There are several essential nutrients that our body needs to function properly. Despite following a balanced diet, sometimes it can be difficult to get all the necessary macronutrients and micronutrients.
A lack of these nutrients can lead to various health problems, so it is essential to make sure that you get enough of them.
In this article, we will cover four crucial nutrients that you need to add to your diet and the specific foods that contain them.
Vitamin D
Vitamin D is an essential nutrient that helps our body absorb calcium and maintain healthy bones.
Vitamin D is unique because our body can produce it through direct sunlight exposure, but it can also be obtained from food sources such as fortified dairy products, fatty fish, and egg yolks.
Studies suggest that up to 50% of the world’s population may not get enough vitamin D, and people who live in areas with limited sunlight exposure or use sunscreen regularly could be at risk of developing a deficiency.
Vitamin D deficiency can lead to bone loss, increased risk of fractures, and muscle weakness. It has also been linked to autoimmune diseases, certain cancers, and respiratory infections.
To ensure you are getting enough vitamin D, try to include food sources in your diet or opt for a vitamin D supplement if necessary.
Magnesium
Magnesium is a mineral that contributes to several bodily functions, including nerve and muscle function, heart rhythm, and bone structure. Magnesium can be found in green leafy vegetables, whole-grain cereals, nuts and seeds, and legumes.
Unfortunately, many people do not get enough magnesium in their diets. A magnesium deficiency can cause symptoms such as muscle cramps, tremors, and anxiety, as well as an increased risk of developing osteoporosis and cardiovascular disease.
It is essential to include magnesium-rich foods in your diet or take a magnesium supplement if necessary.
Vitamin B12
Vitamin B12 is essential for healthy nerve function, the production of red blood cells, and DNA synthesis. It can only be found naturally in animal-based foods such as meat, eggs, and dairy products.
People who follow a vegan or vegetarian diet may be at risk of developing a vitamin B12 deficiency as they do not consume animal products.
A vitamin B12 deficiency can cause symptoms such as fatigue, numbness or tingling in the hands and feet, and difficulty maintaining balance.

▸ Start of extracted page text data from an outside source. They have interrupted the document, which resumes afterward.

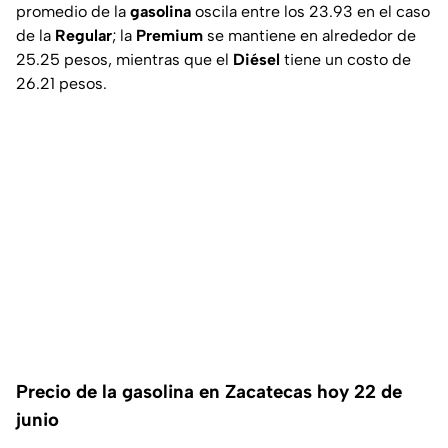
promedio de la
gasolina
oscila entre los 23.93 en el caso
de la
Regular
; la
Premium
se mantiene en alrededor de
25.25 pesos, mientras que el
Diésel
tiene un costo de
26.21 pesos.
Precio de la gasolina en Zacatecas hoy 22 de
junio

It is recommended that people following a vegan or vegetarian diet take a vitamin B12 supplement or consume fortified foods like breakfast cereals, nutritional yeast, and plant-based milk alternatives.
Iodine
Iodine is an essential mineral that is required for the production of thyroid hormones. The thyroid gland regulates metabolism and energy production in the body.

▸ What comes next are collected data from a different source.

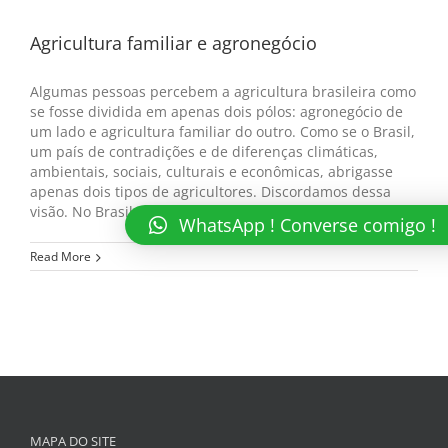
Agricultura familiar e agronegócio
Algumas pessoas percebem a agricultura brasileira como
se fosse dividida em apenas dois pólos: agronegócio de
um lado e agricultura familiar do outro. Como se o Brasil,
um país de contradições e de diferenças climáticas,
ambientais, sociais, culturais e econômicas, abrigasse
apenas dois tipos de agricultores. Discordamos dessa
visão. No Brasil, a agricultura abriga [...]
WhatsApp ! Converse comigo !
Read More
MAPA DO SITE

Iodine can be found in seaweed, fish, dairy products, and iodized salt. However, some people may not get enough iodine in their diets, and a deficiency can lead to an enlarged thyroid gland, fatigue, weight gain, and goiter.

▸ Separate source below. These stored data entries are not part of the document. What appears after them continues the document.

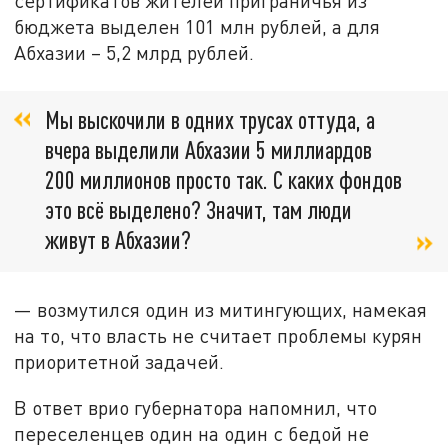
сертификатов жителей приграничья из
бюджета выделен 101 млн рублей, а для
Абхазии – 5,2 млрд рублей.
Мы выскочили в одних трусах оттуда, а
вчера выделили Абхазии 5 миллиардов
200 миллионов просто так. С каких фондов
это всё выделено? Значит, там люди
живут в Абхазии?
— возмутился один из митингующих, намекая
на то, что власть не считает проблемы курян
приоритетной задачей.
В ответ врио губернатора напомнил, что
переселенцев один на один с бедой не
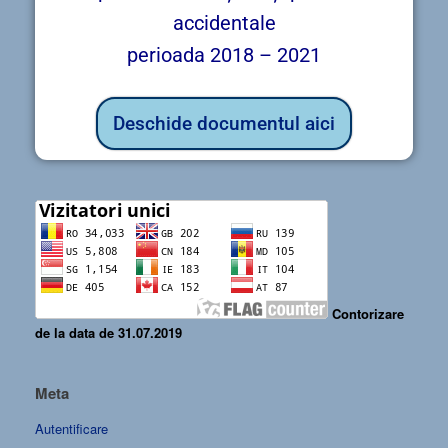
accidentale
perioada 2018 – 2021
Deschide documentul aici
Contorizare
de la data de 31.07.2019
Meta
Autentificare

To ensure that you are getting enough iodine, include iodine-rich foods in your diet or opt for an iodine supplement if necessary.
Conclusion
Adding these four essential nutrients to your diet can make a significant impact on your overall health and well-being.
Be sure to include foods rich in vitamin D, magnesium, vitamin B12, and iodine in your diet, or take supplements to avoid deficiencies and related health issues.